If systemd + automount isn't the solution to automatically (and
robustly) mount remote filesystems (in my case sshfs), what is?

Best regards,
Bjørn Forsman
___
systemd-devel mailing list
systemd-devel@lists.freedesktop.org
https://lists.freedesktop.org/mailman/listinfo/systemd-devel


Re: [systemd-devel] automount unit that never fails?

2016-10-01 Thread Bjørn Forsman
On 20 September 2016 at 09:08, Bjørn Forsman  wrote:
> I have a question/issue with the behaviour of (auto)mount units.
> [...]

Bump.

Best regards,
Bjørn Forsman
___
systemd-devel mailing list
systemd-devel@lists.freedesktop.org
https://lists.freedesktop.org/mailman/listinfo/systemd-devel


[systemd-devel] automount unit that never fails?

2016-09-20 Thread Bjørn Forsman
Hi systemd developers,

My name is Bjørn Forsman and this is my first post to this list. I
have a question/issue with the behaviour of (auto)mount units.

When a mount unit fails (repeatedly), it takes the corresponding
automount unit down with it. To me this breaks a very nice property
I'd like to have:

  A mountpoint should EITHER return the mounted filesystem OR return an error.
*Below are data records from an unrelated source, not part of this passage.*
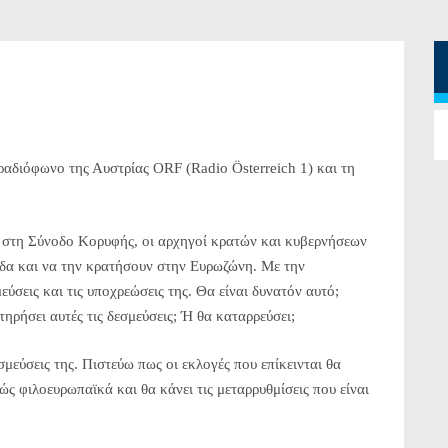
αδιόφωνο της Αυστρίας ORF (Radio Österreich 1) και τη
 στη Σύνοδο Κορυφής, οι αρχηγοί κρατών και κυβερνήσεων
άδα και να την κρατήσουν στην Ευρωζώνη. Με την
ύσεις και τις υποχρεώσεις της. Θα είναι δυνατόν αυτό;
ηρήσει αυτές τις δεσμεύσεις; Ή θα καταρρεύσει;
σμεύσεις της. Πιστεύω πως οι εκλογές που επίκεινται θα
ς φιλοευρωπαϊκά και θα κάνει τις μεταρρυθμίσεις που είναι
As it is now, when the automount unit has failed, programs accessing
the mountpoint will not receive any errors and instead silently access
the local filesystem. That's bad!

I don't consider using mountpoint(1) or "test
mountpoint/IF_YOU_SEE_THIS_ITS_NOT_MOUNTED" proper solutions, because
they are out-of-band.

I was thinking of adding Restart=always to the automount unit, but
that still leaves a small timeframe where autofs is not active. So
that's not ideal either. Also, using Restart= implies a proper .mount
unit instead of /etc/fstab, but GVFS continuously activates autofs
mounts unless the option "x-gvfs-hide" is in /etc/fstab. So I'm kind
of stuck with /etc/fstab until that GVFS issue is solved.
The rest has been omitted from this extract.